## Activity
Output all the records word for word. Drop the pictures.
··· Data records ···
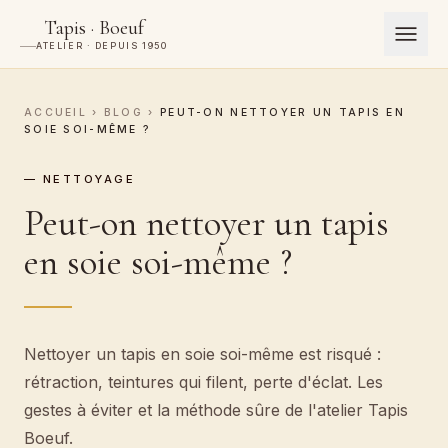
Tapis · Boeuf
ATELIER · DEPUIS 1950
ACCUEIL
›
BLOG
›
PEUT-ON NETTOYER UN TAPIS EN
SOIE SOI-MÊME ?
— NETTOYAGE
Peut-on nettoyer un tapis
en soie soi-même ?
Nettoyer un tapis en soie soi-même est risqué :
rétraction, teintures qui filent, perte d'éclat. Les
gestes à éviter et la méthode sûre de l'atelier Tapis
Boeuf.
···
## Written reply
Tapis · Boeuf
ATELIER · DEPUIS 1950
ACCUEIL
›
BLOG
›
PEUT-ON NETTOYER UN TAPIS EN
SOIE SOI-MÊME ?
— NETTOYAGE
Peut-on nettoyer un tapis
en soie soi-même ?
Nettoyer un tapis en soie soi-même est risqué :
rétraction, teintures qui filent, perte d'éclat. Les
gestes à éviter et la méthode sûre de l'atelier Tapis
Boeuf.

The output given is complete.